# Task
Word-for-word repetition of the records below is needed, but only from the line holding "44118太阳成城集团(中国)有限公司 - Official Website" through the final line, with pictures excluded.

===============

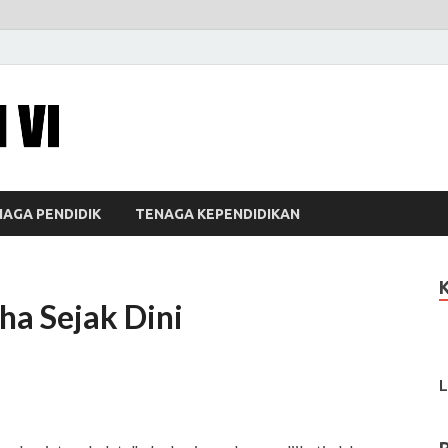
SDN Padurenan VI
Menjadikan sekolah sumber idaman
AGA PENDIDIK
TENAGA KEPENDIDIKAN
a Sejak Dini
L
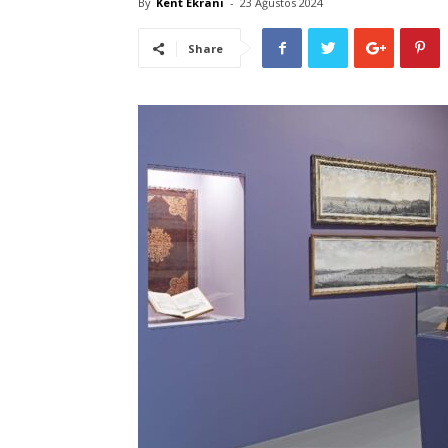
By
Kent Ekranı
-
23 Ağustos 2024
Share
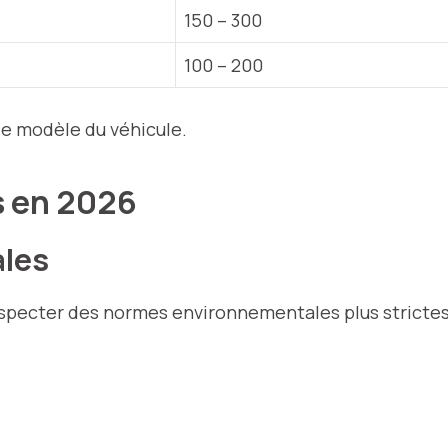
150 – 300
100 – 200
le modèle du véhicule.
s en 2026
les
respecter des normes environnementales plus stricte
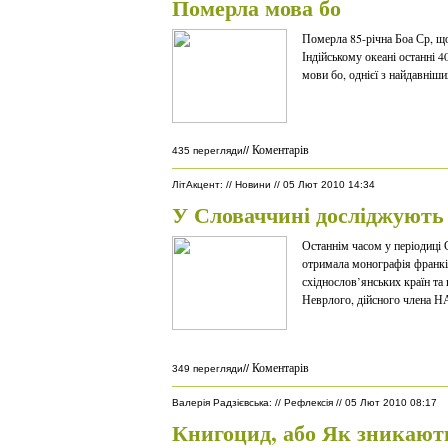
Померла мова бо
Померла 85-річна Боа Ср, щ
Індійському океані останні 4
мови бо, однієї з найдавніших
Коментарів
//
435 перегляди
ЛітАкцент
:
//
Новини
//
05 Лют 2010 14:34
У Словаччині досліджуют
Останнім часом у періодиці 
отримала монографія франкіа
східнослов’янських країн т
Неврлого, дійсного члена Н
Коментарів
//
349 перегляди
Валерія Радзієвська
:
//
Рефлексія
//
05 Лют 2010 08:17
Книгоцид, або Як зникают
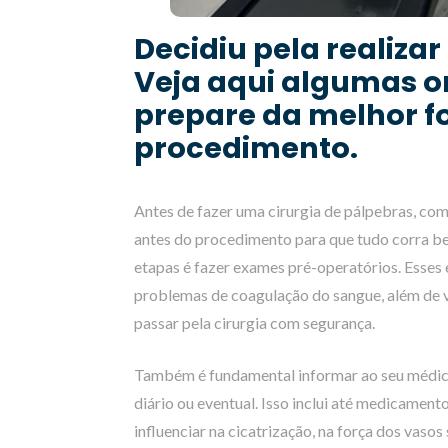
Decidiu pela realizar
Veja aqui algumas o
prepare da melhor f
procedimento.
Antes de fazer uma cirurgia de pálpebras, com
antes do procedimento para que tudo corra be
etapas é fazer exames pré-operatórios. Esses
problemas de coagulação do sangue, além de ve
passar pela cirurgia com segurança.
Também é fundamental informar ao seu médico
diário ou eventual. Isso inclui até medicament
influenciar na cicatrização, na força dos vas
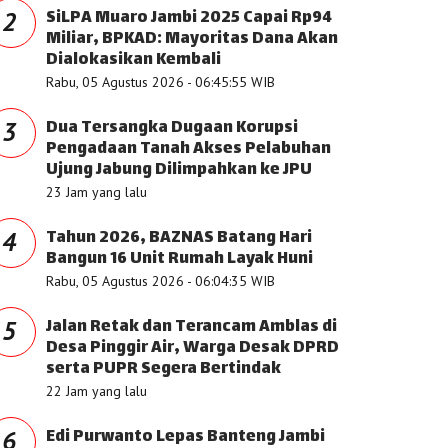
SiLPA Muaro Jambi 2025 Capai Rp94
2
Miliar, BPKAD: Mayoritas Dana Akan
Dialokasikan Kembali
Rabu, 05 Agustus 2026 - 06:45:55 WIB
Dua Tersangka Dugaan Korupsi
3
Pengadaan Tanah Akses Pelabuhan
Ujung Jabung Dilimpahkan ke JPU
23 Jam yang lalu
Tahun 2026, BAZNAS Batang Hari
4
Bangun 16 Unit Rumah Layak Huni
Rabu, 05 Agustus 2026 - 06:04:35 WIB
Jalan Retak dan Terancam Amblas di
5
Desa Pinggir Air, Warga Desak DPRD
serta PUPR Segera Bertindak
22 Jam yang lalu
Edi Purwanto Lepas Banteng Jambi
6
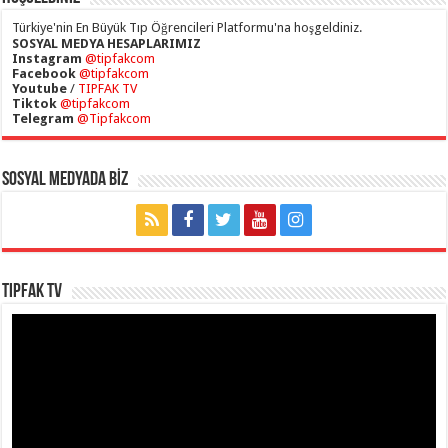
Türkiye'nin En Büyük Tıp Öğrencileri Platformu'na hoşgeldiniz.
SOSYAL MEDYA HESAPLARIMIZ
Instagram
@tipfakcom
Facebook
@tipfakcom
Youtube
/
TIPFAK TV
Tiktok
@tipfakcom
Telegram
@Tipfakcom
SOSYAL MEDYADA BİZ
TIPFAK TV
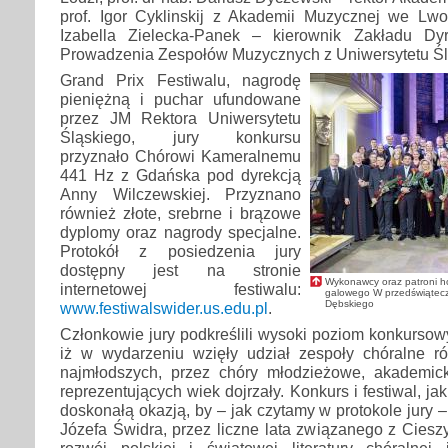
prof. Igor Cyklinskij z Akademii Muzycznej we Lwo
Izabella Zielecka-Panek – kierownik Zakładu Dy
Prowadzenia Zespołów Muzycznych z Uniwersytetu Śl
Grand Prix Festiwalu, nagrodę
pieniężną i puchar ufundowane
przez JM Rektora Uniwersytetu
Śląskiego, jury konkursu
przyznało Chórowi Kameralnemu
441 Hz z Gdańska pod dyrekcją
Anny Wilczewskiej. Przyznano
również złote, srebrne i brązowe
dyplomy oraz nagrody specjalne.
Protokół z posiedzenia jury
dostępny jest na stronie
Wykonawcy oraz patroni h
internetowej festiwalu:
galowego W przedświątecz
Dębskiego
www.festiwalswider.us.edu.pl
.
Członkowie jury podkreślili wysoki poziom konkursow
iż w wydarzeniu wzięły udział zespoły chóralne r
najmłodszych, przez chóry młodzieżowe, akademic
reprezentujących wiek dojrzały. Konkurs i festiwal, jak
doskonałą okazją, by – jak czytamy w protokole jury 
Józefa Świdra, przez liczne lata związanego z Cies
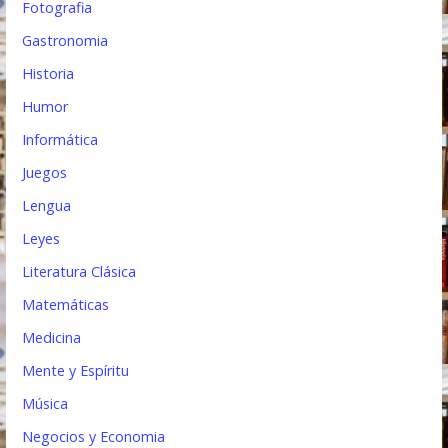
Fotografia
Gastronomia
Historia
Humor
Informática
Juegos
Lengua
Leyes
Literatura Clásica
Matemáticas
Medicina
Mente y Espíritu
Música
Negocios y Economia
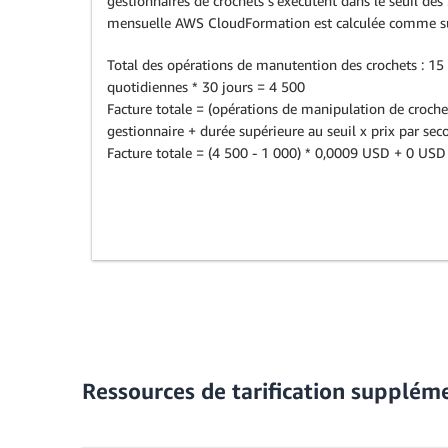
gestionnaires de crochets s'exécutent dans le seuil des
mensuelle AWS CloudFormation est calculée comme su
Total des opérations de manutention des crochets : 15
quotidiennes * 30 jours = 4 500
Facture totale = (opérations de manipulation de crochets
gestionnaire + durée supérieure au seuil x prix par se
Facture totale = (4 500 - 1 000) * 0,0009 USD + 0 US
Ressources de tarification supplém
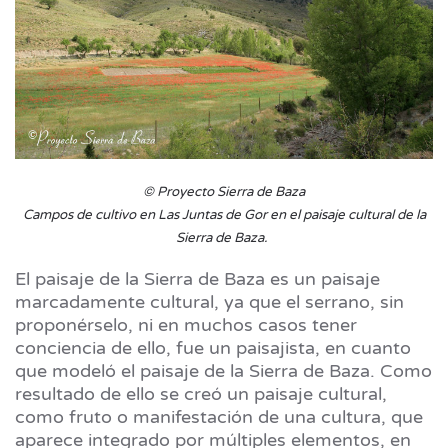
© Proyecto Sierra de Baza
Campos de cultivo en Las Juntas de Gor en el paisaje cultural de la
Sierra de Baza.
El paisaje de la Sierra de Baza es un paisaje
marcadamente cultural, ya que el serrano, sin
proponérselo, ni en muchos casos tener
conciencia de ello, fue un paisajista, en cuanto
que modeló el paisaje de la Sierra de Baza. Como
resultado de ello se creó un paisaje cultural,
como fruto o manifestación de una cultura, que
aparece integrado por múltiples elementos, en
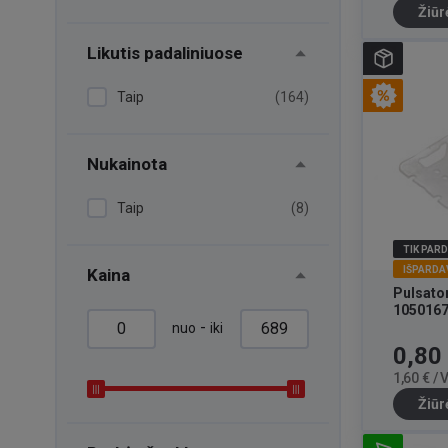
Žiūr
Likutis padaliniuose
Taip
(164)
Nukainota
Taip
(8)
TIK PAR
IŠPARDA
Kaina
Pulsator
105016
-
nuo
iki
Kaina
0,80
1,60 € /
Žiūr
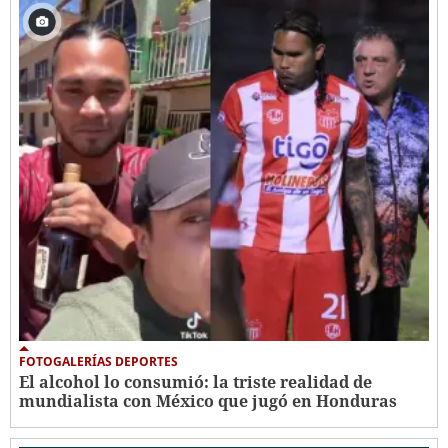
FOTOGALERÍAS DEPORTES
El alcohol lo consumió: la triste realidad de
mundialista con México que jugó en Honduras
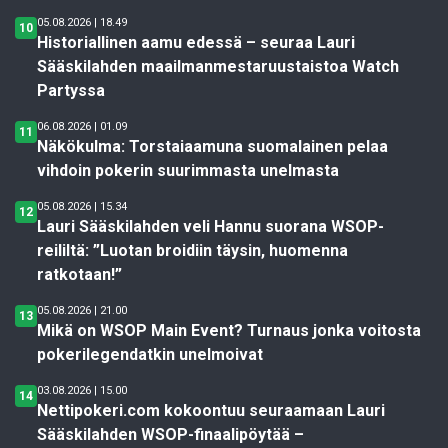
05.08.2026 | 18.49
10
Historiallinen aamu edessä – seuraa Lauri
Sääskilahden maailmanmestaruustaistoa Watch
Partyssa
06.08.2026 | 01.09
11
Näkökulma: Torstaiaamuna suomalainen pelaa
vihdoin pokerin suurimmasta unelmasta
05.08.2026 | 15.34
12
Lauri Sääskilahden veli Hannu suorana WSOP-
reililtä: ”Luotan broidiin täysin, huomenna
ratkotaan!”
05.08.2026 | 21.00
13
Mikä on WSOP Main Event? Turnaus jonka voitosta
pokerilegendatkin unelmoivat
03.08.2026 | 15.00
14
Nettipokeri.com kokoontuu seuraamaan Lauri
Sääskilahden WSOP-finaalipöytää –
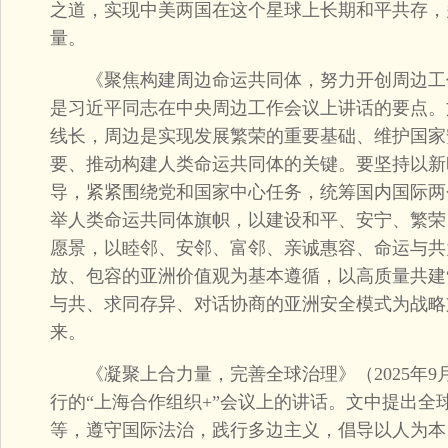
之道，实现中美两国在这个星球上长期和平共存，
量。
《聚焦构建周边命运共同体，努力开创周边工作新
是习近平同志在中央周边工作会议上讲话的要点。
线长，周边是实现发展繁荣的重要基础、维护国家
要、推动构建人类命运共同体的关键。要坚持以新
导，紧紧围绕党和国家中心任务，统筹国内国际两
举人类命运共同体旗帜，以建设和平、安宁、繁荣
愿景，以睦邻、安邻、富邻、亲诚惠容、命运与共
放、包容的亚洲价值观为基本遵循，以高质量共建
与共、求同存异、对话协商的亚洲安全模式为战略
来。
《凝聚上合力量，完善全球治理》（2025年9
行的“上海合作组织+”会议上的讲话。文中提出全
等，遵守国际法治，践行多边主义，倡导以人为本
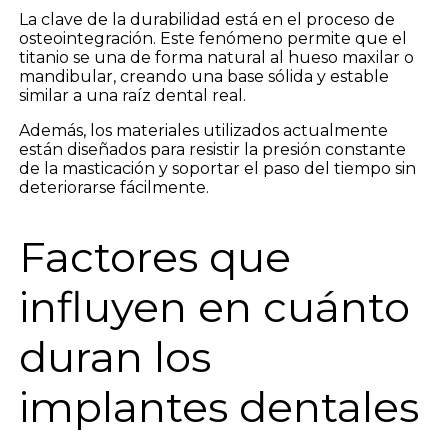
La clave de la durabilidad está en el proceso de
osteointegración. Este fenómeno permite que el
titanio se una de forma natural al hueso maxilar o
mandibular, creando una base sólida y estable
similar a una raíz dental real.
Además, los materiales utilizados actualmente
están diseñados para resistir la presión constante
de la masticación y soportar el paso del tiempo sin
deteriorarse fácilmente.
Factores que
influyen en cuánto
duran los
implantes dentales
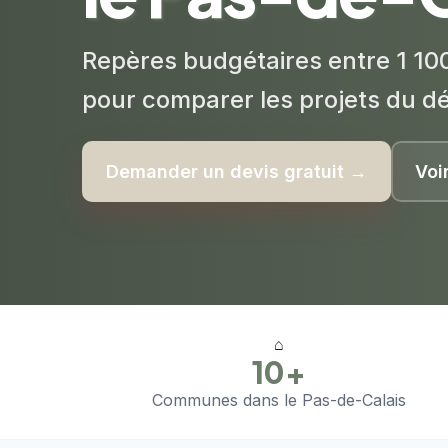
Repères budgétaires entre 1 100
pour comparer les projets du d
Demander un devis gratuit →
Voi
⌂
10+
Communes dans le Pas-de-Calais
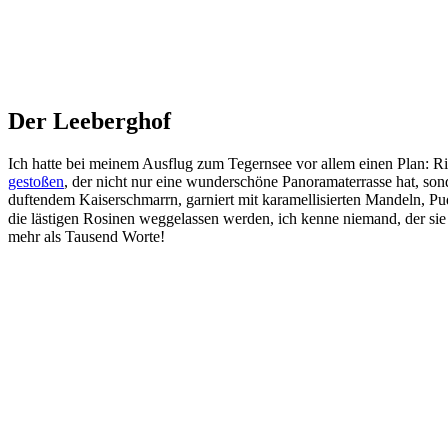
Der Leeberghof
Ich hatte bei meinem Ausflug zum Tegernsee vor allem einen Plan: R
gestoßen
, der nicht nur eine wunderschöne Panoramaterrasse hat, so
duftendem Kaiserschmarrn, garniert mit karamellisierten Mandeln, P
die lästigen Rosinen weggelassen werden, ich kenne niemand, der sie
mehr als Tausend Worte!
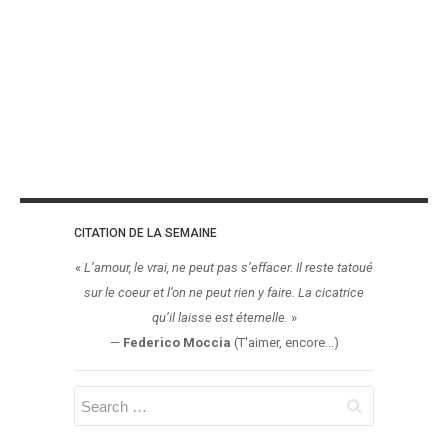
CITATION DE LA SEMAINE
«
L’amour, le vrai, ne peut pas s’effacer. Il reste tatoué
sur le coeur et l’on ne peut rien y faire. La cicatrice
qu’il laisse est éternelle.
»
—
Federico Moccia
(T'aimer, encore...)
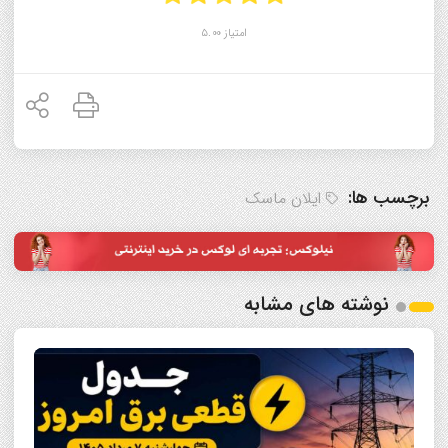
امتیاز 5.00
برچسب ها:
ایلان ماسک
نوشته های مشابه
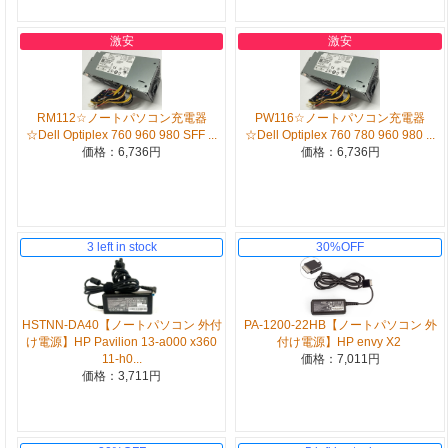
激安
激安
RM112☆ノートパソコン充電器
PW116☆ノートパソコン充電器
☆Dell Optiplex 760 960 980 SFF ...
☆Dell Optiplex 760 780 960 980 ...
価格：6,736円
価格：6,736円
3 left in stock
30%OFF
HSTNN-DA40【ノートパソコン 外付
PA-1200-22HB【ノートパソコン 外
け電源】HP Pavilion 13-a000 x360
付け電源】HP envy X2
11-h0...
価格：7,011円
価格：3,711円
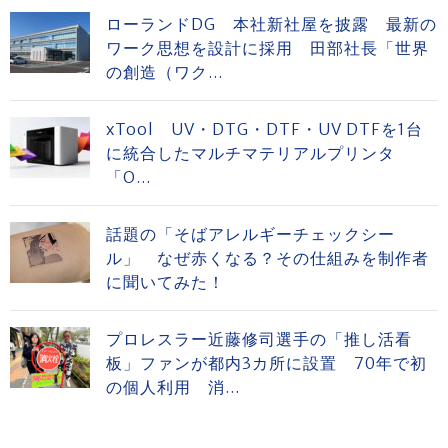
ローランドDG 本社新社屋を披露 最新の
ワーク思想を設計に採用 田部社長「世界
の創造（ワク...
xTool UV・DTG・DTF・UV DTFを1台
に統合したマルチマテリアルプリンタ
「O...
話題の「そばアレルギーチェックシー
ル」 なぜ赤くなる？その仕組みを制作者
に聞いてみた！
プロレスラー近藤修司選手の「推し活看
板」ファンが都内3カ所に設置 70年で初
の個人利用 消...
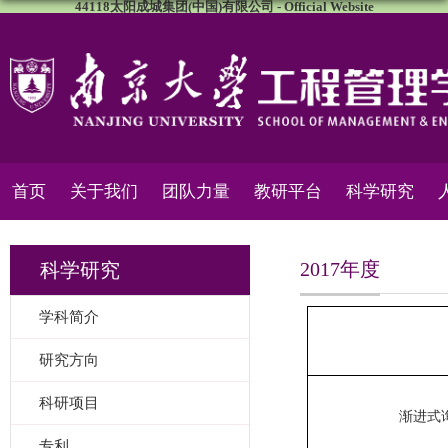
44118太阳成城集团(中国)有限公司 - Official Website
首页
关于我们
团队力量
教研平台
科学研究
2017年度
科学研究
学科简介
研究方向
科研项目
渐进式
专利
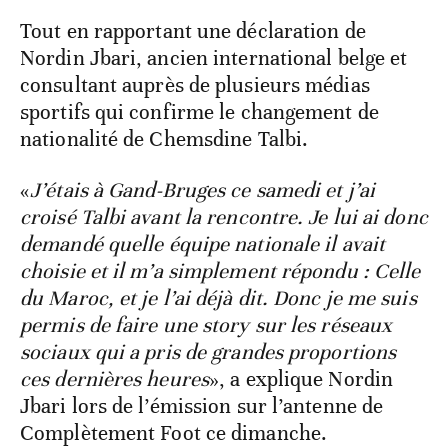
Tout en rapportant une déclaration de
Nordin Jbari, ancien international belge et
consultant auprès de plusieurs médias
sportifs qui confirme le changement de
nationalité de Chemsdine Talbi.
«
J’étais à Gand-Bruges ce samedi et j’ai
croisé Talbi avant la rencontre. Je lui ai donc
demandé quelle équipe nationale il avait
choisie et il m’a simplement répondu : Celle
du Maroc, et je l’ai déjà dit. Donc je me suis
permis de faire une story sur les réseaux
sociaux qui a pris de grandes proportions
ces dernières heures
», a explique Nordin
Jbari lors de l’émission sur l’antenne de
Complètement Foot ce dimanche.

===============

# Solution for this exercise
44118太阳成城集团(中国)有限公司 - Official Website
首页
关于我们
团队力量
教研平台
科学研究
2017年度
科学研究
学科简介
研究方向
科研项目
渐进式
专利
Tout en rapportant une déclaration de
Nordin Jbari, ancien international belge et
consultant auprès de plusieurs médias
sportifs qui confirme le changement de
nationalité de Chemsdine Talbi.
«
J’étais à Gand-Bruges ce samedi et j’ai
croisé Talbi avant la rencontre. Je lui ai donc
demandé quelle équipe nationale il avait
choisie et il m’a simplement répondu : Celle
du Maroc, et je l’ai déjà dit. Donc je me suis
permis de faire une story sur les réseaux
sociaux qui a pris de grandes proportions
ces dernières heures
», a explique Nordin
Jbari lors de l’émission sur l’antenne de
Complètement Foot ce dimanche.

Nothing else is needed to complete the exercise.